Material for this task: Begin
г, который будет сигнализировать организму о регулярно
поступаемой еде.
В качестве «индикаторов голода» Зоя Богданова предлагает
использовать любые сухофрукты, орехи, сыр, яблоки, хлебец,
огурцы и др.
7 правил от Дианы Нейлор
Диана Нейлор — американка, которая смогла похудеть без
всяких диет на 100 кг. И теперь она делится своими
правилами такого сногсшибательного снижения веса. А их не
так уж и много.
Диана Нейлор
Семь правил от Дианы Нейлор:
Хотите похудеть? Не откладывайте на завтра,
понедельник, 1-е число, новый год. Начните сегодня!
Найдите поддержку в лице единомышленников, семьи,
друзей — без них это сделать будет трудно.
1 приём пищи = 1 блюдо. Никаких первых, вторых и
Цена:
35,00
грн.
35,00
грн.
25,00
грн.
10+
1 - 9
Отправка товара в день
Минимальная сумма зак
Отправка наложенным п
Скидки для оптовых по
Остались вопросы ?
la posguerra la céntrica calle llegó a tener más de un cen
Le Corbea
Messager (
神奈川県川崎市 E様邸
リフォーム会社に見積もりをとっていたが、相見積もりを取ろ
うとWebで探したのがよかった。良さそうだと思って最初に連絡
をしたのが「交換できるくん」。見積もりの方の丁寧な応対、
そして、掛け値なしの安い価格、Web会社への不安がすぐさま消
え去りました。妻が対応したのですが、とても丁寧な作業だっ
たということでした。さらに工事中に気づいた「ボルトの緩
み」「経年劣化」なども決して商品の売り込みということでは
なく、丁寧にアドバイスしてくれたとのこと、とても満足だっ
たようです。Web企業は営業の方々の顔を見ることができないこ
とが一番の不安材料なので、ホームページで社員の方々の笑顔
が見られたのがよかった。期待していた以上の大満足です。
Material for this task: End
_What to work on_
Look through the entries and copy every line in which the string "Дианы" appears.

_Exercise response_
7 правил от Дианы Нейлор
Семь правил от Дианы Нейлор:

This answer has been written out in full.